Blood-Curdling Screams From House Lead Police to Jaw-Dropping Sight
If you heard loud screaming coming from the house next door, what would you think was happening there? Toe-curling sex, obviously. Murder, monsters, mayhem! Could be anything -- but whatever it is, you'd better call the police. And then you'd better hang out on your front porch to find out what's going on, you know, just in case there's a serial killer on the loose or something. Not because you've got a prurient, voyeuristic interest in your neighbor's misfortune or anything. So what do you tell the neighbors when you find out the screaming next door was actually the joyful squealing of a pig?

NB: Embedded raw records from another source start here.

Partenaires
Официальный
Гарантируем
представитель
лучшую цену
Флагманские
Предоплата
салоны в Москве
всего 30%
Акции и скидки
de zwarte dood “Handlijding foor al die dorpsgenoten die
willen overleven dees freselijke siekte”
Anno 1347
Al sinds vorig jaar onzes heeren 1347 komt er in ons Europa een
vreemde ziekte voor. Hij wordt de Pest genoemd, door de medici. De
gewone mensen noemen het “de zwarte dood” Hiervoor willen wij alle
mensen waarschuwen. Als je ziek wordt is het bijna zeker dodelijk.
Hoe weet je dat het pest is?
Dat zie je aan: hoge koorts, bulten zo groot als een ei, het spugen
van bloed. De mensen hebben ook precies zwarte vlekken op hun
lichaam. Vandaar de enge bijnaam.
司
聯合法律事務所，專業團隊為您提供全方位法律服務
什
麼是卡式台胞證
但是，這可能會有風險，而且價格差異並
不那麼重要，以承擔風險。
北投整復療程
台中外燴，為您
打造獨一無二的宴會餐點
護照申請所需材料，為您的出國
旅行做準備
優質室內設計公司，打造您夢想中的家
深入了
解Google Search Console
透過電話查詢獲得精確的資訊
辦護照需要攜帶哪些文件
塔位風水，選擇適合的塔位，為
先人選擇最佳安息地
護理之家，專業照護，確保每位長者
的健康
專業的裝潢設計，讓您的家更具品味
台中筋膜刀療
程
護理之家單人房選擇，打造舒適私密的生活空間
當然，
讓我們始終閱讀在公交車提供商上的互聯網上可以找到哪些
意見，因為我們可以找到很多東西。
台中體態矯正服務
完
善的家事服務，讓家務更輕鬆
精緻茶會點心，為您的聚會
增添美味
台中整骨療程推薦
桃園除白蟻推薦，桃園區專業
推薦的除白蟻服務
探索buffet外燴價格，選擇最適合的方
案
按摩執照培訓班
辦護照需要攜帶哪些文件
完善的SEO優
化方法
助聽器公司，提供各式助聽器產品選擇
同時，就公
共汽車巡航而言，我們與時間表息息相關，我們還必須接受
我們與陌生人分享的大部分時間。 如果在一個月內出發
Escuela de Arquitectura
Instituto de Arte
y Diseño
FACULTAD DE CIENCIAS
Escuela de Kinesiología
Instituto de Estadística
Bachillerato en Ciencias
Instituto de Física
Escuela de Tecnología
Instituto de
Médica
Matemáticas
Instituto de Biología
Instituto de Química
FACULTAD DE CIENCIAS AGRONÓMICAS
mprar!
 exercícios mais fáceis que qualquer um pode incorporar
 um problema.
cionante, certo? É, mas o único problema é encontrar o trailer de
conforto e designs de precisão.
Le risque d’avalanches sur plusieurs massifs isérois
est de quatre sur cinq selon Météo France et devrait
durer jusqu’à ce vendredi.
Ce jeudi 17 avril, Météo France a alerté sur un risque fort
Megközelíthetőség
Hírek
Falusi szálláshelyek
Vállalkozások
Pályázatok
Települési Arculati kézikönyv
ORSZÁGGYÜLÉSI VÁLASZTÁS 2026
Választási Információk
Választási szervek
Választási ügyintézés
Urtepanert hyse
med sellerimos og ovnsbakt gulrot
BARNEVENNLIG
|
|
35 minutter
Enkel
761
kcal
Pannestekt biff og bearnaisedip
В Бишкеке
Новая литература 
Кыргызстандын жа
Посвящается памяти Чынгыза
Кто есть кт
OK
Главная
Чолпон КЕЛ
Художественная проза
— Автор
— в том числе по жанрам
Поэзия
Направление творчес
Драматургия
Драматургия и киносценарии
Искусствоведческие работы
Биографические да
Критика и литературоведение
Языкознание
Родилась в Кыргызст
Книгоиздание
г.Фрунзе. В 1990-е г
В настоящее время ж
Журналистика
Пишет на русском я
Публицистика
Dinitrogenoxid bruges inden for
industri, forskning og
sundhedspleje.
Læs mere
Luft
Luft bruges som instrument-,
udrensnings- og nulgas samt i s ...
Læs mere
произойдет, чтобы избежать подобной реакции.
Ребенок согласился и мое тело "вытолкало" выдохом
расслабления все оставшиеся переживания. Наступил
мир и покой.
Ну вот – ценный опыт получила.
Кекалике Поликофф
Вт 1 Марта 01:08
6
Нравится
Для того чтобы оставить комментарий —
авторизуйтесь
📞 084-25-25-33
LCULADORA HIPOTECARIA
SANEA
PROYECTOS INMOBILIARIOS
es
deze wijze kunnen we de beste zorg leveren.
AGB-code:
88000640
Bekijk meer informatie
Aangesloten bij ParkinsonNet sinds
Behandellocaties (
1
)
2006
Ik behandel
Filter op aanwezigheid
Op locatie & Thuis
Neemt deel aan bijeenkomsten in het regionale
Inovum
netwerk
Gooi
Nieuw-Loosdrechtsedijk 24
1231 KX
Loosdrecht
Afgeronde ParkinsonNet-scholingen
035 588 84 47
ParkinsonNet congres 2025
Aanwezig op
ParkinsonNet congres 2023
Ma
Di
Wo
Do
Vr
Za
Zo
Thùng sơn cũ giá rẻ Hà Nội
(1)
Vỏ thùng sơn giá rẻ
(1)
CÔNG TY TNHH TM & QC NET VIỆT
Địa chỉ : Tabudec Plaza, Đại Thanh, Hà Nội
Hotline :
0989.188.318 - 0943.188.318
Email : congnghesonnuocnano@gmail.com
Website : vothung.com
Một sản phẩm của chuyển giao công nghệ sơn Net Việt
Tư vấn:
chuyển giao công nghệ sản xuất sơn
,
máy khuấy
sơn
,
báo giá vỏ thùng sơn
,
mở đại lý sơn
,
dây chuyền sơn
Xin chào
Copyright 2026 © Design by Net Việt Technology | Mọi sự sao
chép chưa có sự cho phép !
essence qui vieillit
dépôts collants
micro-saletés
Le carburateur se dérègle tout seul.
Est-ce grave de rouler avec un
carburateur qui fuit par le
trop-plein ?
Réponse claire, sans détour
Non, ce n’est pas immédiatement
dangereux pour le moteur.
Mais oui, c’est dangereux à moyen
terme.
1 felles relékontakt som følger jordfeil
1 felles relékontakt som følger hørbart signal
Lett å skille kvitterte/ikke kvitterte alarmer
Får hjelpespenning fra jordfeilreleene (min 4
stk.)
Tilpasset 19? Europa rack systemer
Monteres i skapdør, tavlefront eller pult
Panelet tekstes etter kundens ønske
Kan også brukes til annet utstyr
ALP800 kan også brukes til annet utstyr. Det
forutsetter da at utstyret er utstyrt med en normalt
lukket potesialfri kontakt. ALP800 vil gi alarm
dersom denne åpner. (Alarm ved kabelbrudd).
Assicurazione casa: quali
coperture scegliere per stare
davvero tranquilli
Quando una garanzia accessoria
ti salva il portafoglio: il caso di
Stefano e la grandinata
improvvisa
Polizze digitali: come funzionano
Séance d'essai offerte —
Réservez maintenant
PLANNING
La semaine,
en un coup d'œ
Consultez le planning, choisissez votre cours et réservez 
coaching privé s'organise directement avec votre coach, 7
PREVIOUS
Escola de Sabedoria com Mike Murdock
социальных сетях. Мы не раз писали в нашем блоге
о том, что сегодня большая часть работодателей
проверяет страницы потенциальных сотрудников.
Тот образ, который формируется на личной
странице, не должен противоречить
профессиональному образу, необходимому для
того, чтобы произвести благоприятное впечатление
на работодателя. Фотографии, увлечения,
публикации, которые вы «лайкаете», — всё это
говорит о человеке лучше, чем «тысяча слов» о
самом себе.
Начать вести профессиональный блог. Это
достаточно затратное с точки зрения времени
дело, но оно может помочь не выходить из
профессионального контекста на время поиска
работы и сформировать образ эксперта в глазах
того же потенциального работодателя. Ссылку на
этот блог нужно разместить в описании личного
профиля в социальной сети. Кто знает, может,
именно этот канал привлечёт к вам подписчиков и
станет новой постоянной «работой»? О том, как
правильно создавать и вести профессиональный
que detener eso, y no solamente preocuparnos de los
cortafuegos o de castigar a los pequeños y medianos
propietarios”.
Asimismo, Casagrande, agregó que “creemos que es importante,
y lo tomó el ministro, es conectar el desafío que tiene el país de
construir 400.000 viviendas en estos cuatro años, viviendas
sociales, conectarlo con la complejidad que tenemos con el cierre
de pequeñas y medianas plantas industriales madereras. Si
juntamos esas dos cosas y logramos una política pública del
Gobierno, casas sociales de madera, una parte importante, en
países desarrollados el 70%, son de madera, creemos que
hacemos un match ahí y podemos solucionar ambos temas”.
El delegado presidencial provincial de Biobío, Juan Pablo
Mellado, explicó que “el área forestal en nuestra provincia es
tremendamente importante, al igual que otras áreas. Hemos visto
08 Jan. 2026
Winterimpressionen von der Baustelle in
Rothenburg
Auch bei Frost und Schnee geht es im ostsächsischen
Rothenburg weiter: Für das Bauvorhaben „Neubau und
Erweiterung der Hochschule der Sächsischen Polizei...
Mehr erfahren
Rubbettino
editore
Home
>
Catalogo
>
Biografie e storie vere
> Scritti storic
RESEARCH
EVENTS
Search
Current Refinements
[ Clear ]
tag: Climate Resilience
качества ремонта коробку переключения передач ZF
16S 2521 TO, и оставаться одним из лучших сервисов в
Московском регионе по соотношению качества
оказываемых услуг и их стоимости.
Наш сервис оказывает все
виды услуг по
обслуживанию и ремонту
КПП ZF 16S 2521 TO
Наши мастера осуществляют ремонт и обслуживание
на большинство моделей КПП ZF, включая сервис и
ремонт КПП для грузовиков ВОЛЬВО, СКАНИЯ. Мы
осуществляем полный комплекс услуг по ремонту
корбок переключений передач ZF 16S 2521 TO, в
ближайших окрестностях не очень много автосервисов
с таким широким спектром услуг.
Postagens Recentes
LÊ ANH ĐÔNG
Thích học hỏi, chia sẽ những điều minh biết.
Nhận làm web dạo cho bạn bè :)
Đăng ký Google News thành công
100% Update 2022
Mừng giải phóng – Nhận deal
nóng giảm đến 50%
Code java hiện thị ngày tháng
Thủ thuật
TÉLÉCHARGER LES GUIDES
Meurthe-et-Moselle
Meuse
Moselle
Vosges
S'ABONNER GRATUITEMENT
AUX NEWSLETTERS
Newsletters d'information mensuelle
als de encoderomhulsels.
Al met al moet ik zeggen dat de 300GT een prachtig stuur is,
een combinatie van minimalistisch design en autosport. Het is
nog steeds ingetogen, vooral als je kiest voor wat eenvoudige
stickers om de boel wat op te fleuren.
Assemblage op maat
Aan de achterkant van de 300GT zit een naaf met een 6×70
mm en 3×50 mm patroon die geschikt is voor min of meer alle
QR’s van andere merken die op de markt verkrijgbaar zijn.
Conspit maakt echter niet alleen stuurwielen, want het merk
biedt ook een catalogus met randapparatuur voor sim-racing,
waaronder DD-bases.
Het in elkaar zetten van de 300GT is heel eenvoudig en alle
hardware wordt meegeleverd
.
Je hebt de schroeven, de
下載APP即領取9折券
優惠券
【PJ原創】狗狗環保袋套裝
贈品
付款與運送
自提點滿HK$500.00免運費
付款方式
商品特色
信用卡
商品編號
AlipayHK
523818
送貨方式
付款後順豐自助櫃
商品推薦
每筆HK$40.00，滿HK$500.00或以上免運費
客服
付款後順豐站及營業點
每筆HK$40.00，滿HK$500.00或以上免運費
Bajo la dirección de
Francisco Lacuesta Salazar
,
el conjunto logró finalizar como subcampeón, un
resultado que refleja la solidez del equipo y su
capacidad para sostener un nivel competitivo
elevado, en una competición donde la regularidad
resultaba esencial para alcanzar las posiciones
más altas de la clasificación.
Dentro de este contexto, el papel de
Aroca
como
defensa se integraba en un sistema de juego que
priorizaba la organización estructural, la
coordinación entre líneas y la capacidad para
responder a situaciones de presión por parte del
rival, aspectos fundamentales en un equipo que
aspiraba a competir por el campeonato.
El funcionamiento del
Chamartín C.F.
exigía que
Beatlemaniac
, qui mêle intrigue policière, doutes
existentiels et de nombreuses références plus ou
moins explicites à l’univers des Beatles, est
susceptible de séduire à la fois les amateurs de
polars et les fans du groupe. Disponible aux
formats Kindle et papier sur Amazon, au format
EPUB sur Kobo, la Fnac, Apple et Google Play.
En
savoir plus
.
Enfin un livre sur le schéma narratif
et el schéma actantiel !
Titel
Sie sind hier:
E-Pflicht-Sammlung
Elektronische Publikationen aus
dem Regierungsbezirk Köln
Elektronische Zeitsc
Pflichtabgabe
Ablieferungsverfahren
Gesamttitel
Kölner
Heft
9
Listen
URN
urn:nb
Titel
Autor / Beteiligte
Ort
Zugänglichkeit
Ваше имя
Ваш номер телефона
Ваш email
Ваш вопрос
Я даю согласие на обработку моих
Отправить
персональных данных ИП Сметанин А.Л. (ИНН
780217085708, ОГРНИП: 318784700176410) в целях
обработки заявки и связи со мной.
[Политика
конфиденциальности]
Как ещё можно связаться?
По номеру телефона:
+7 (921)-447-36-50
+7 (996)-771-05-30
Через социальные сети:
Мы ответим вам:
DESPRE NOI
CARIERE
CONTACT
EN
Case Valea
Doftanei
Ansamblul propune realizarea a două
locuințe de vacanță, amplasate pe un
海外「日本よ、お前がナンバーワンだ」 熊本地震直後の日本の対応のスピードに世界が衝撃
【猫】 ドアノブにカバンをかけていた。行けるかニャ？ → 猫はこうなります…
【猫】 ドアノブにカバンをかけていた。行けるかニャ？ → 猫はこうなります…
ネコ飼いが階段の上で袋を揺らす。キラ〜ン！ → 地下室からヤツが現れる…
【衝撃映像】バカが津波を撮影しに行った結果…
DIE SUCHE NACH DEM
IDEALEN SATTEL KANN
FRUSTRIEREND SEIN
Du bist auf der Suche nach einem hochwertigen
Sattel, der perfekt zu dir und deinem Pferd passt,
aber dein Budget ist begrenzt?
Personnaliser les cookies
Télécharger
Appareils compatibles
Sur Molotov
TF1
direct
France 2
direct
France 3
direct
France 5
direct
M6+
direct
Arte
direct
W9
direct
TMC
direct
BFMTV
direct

And it just goes to show, sometimes the line between ecstasy and agony can be very thin indeed. I wonder if the pig wasn't also a bit tortured over which sow to mate with first. The hottie with the brown speckles running down her back? The vixen with gray bristles? Or the shy gal with the pink ears batting her long lashes? Welp, no hurry. There's time for all the ladieeeeez.
I'm glad to hear no one was in real danger. No tragedy in this story! For once. And all joking about nosy neighbors aside, aren't you glad someone was willing to call the police when she heard what sounded like domestic abuse? Instead of thinking, "Oh well, that's between Wilbur and Charlotte. None of my business," I mean. I'm as happy as a pig in mud after coming across this non-crime story.
What's the first thing you'd think if you heard screaming coming from a neighbor's house?